> TRY IT:
I'd like every line in the following listing that holds "nước" copied.

BEGIN EXCERPTED RECORDS

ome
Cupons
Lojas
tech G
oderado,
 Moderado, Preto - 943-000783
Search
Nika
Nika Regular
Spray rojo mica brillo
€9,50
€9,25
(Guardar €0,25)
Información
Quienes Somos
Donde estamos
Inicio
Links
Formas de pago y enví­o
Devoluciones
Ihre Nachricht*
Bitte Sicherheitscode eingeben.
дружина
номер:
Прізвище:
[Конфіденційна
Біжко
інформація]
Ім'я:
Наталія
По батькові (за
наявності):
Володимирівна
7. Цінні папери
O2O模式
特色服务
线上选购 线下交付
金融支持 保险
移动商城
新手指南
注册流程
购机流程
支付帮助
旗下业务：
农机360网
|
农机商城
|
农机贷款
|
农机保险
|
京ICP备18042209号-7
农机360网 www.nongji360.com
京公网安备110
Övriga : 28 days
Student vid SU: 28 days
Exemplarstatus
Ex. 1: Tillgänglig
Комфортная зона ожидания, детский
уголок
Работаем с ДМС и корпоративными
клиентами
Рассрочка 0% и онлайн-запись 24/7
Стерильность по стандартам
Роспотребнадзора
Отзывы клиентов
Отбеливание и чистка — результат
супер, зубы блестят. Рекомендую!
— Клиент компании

END EXCERPTED RECORDS
BEGIN EXCERPTED RECORDS

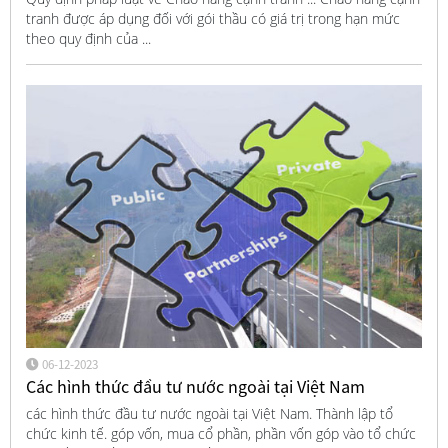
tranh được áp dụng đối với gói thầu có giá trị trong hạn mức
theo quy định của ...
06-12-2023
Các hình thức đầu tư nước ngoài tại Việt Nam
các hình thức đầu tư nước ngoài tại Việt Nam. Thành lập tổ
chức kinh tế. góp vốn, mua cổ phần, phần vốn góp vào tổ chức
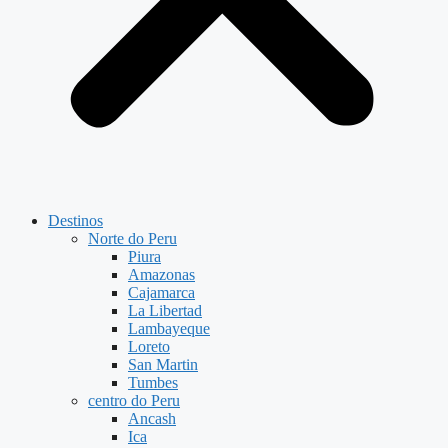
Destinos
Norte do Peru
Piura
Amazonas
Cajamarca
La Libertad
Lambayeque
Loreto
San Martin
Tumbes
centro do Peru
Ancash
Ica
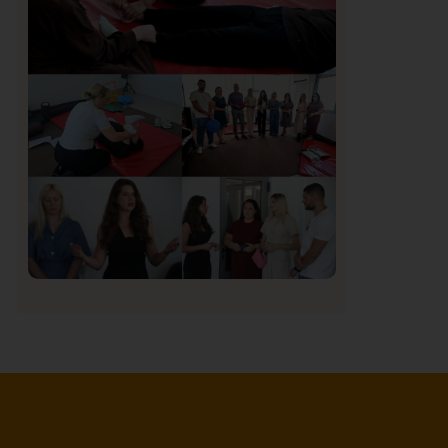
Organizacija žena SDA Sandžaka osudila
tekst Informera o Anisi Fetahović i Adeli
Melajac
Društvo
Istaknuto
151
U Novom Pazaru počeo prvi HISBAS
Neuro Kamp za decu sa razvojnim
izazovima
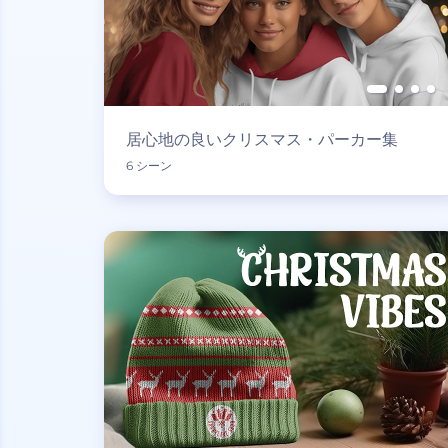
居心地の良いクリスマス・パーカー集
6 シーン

END EXCERPTED RECORDS

> OUTPUT FOR THIS EXERCISE:
Các hình thức đầu tư nước ngoài tại Việt Nam
các hình thức đầu tư nước ngoài tại Việt Nam. Thành lập tổ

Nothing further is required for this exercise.